Reynier Leyva Novo: Democratic Memory
A Happy Day
Exhibition runs through May 27, 2023
Reynier Leyva Novo (known to the art world as Chino Novo) is particularly appropriate to showcase here and now in Washington, DC, an international city whose history and present are replete with irony. Formed 233 years ago, the District of Columbia is the seat of the U.S. government and a symbol of its democracy—yet the city’s own residents, numbering some 700,000 people, are not represented in Congress. The founders enacted this strange exclusion to limit undue influence on the political structure, but that hasn’t stopped the profusion of lobbyists representing all manner of corporate and special interests. The city’s architecture boldly echoes classical Greek buildings, evoking the historic seat of constitutional government—one deriving its powers from the consent of the governed and founded, in our case, on the premise that all men are created equal—even though many of our founding fathers (like the Greek philosophers) were slave holders.
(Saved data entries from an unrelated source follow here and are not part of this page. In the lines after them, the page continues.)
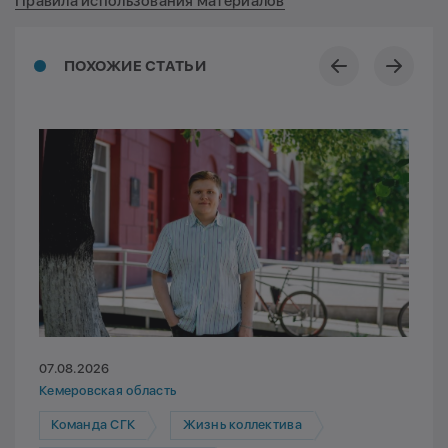
Правила использования материалов
ПОХОЖИЕ СТАТЬИ
07.08.2026
Кемеровская область
Команда СГК
Жизнь коллектива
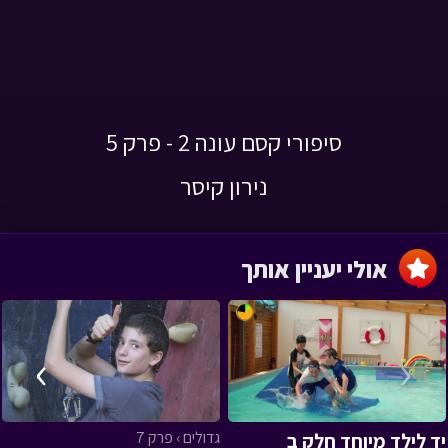
סיפורי קסם עונה 2 - פרק 5
נירון קיסר
אולי יעניין אותך
›
‹
גדולים › פרק 7
יד לילד מיוחד חלק ב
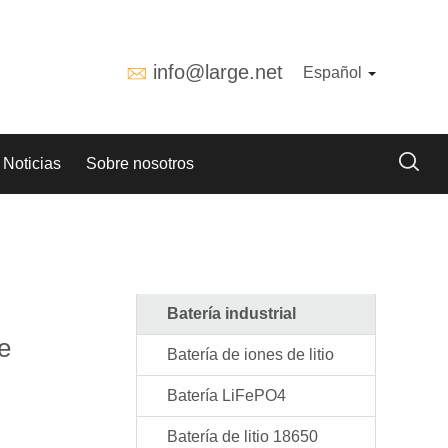
info@large.net
Español
Noticias
Sobre nosotros
Batería industrial
de
Batería de iones de litio
Batería LiFePO4
Batería de litio 18650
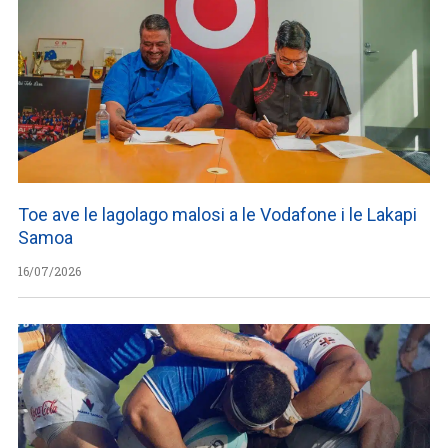
Toe ave le lagolago malosi a le Vodafone i le Lakapi
Samoa
16/07/2026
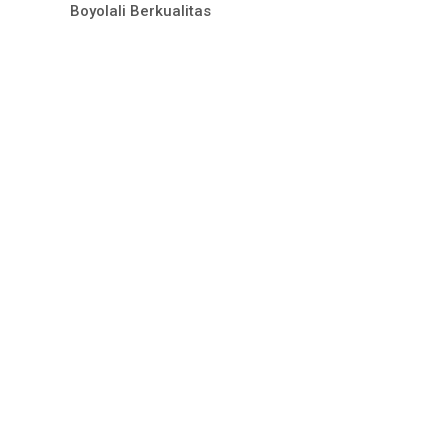
Boyolali Berkualitas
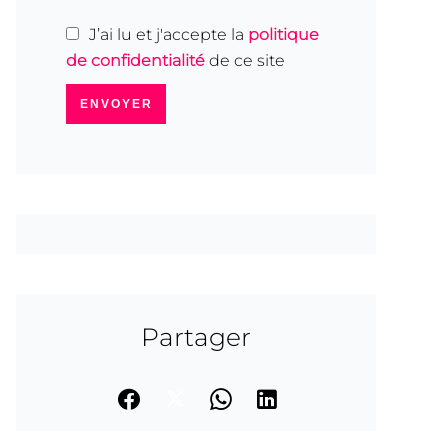
J’ai lu et j'accepte la
politique
de confidentialité
de ce site
ENVOYER
Partager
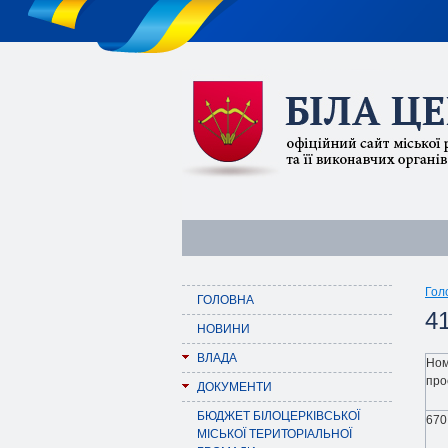
Гол
ГОЛОВНА
41
НОВИНИ
ВЛАДА
Но
про
ДОКУМЕНТИ
БЮДЖЕТ БІЛОЦЕРКІВСЬКОЇ
670
МІСЬКОЇ ТЕРИТОРІАЛЬНОЇ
Novo, one of Cuba’s leading conceptual artists, plays with exactly these types of contradictions. This exhibition of work focuses on his canny response to the tendency of authoritarian leaders to shape imagery—and hence reality—to their will. Whereas dictators around the globe have altered photographs and “history” for their own purposes and power, in these pieces Novo turns the tables: appropriating the methods of the powerful, Novo undermines those in power by erasing them from images in which they once figured prominently. This art—ultimately, this activism—calls into question the extent of influence these figures have on our lives. His work can be seen not only as a weapon of protest but also as a statement by which the oppressed can proclaim freedom from oppression.
Faced with the despotic manipulations and hegemonic influences that saturate the political world, Novo has managed to turn these powerful conversations—between art and power, between what we see and what is real—into mesmerizing images that challenge us to consider how symbols, icons, and myth affect our perceptions and our realities. Is he erasing history, or revealing the story?
Terzo Piano is pleased to bring Novo’s sleight of hand to our nation’s capital, where the art of politics underlies our daily lives.